Cons: The blood type diet is unsupported by scientific evidence. Plus, it may require radical changes in the types of foods you eat. “If you’ve been a meat-eater all of your life, it could be difficult to switch to a vegetarian lifestyle,” says Reyes. “If you can’t sustain the diet—even if it’s a great plan—it’s not going to work in the long run.”

Grapefruit diet

The diet is based on the claim that grapefruit has properties that speed fat-burning. The diet calls for the consumption of half a grapefruit at every meal.

Pros: The grapefruit diet restricts high-carb and starchy foods like beans, corn and potatoes. Since these foods contribute to water gain, Reyes says dieters may notice some weight loss thanks to retaining less water. Plus, grapefruit is a good source of fiber, so it may help fill you up before eating a meal.

Cons: This diet is very restrictive. While it promotes eating meat and other high-protein foods, the only carbs allowed—besides grapefruit—are greens and milk. Some versions of this diet also call for no snacking between meals.

“Anytime you start a diet, especially one that restricts carbs, you’ll see a lot of water weight loss,” says Reyes. “But once you reintroduce carbs, the weight comes right back.”

Paleolithic (Paleo) diet

Also known as the caveman diet, the paleo diet encourages eating foods that were available during the Paleolithic era—which ended thousands of years ago. Today, that diet would include lean, grass-fed meats, wild-caught seafood, organic fruits and vegetables, eggs, roots and nuts. To quench their thirst, paleo dieters drink water, coconut water or green tea.

Pros: This diet promotes eating organic, wholesome, homemade and even raw foods that are protein-rich and filled with fiber, which could lead to weight loss.

Cons: This diet restricts dairy, grains and legumes—even referring to these foods as ‘cheats.’ “It cuts out food groups that we know are good for us,” explains Reyes. “When foods are referred to as ‘cheats,’ it implies there should be a sense of guilt when you eat them. Feelings of guilt do not usually fit well into a healthy, sustainable eating plan.”

The paleo diet is a proponent of using coconut oil and coconut milk. “Coconut products may have been fine for cavemen who expended a lot of energy, but they are high in saturated fat which may not fit well with a more sedentary lifestyle,” she says.

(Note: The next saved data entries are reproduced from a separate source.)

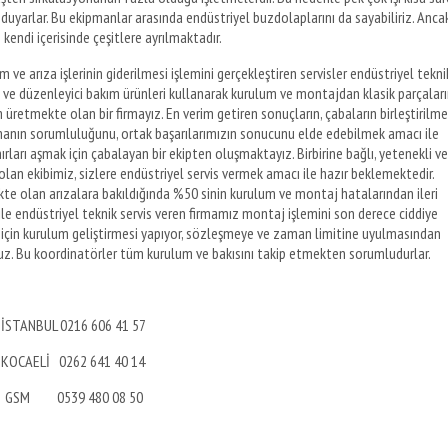
 duyarlar. Bu ekipmanlar arasında endüstriyel buzdolaplarını da sayabiliriz. Anca
 kendi içerisinde çeşitlere ayrılmaktadır.
 ve arıza işlerinin giderilmesi işlemini gerçekleştiren servisler endüstriyel tekni
ci ve düzenleyici bakım ürünleri kullanarak kurulum ve montajdan klasik parçaları
retmekte olan bir firmayız. En verim getiren sonuçların, çabaların birleştirilme
yapmanın sorumluluğunu, ortak başarılarımızın sonucunu elde edebilmek amacı ile
ırları aşmak için çabalayan bir ekipten oluşmaktayız. Birbirine bağlı, yetenekli ve
olan ekibimiz, sizlere endüstriyel servis vermek amacı ile hazır beklemektedir.
kte olan arızalara bakıldığında %50 sinin kurulum ve montaj hatalarından ileri
le endüstriyel teknik servis veren firmamız montaj işlemini son derece ciddiye
için kurulum geliştirmesi yapıyor, sözleşmeye ve zaman limitine uyulmasından
uz. Bu koordinatörler tüm kurulum ve bakısını takip etmekten sorumludurlar.
İSTANBUL 0216 606 41 57
KOCAELİ 0262 641 40 14
GSM 0539 480 08 50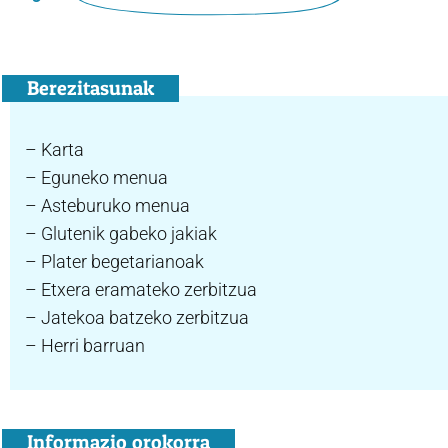
Berezitasunak
– Karta
– Eguneko menua
– Asteburuko menua
– Glutenik gabeko jakiak
– Plater begetarianoak
– Etxera eramateko zerbitzua
– Jatekoa batzeko zerbitzua
– Herri barruan
Informazio orokorra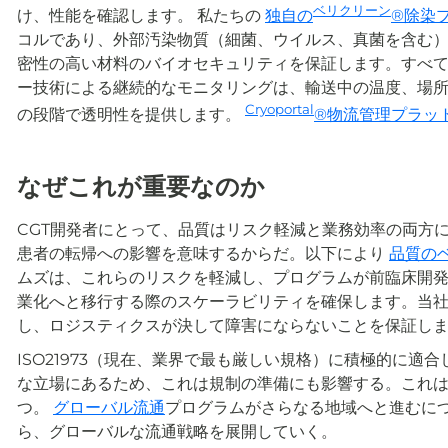
ベリクリーン
け、性能を確認します。 私たちの
独自の
®除染
コルであり、外部汚染物質（細菌、ウイルス、真菌を含む）を
密性の高い材料のバイオセキュリティを保証します。すべての
ー技術による継続的なモニタリングは、輸送中の温度、場
Cryoportal
の段階で透明性を提供します。
®物流管理プラッ
なぜこれが重要なのか
CGT開発者にとって、品質はリスク軽減と業務効率の両方
患者の転帰への影響を意味するからだ。以下により
品質の
ムズは、これらのリスクを軽減し、プログラムが前臨床開
業化へと移行する際のスケーラビリティを確保します。当社のI
し、ロジスティクスが決して障害にならないことを保証し
ISO21973（現在、業界で最も厳しい規格）に積極的に
な立場にあるため、これは規制の準備にも影響する。これ
つ。
グローバル流通
プログラムがさらなる地域へと進むに
ら、グローバルな流通戦略を展開していく。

Overall, Reyes says most of these diets—except the one that encourages the consumption of baby food—may make you more aware of what you’re eating. But quick fixes don’t produce lasting results. “When trying to change your eating behavior, think of your effort as a journey that requires small, realistic changes that make sense in your life,” suggests Reyes. " It is an opportunity to be adventurous and creative with a new outlook on eating that incorporates healthy, wholesome food but still retains the feelings of comfort and tradition."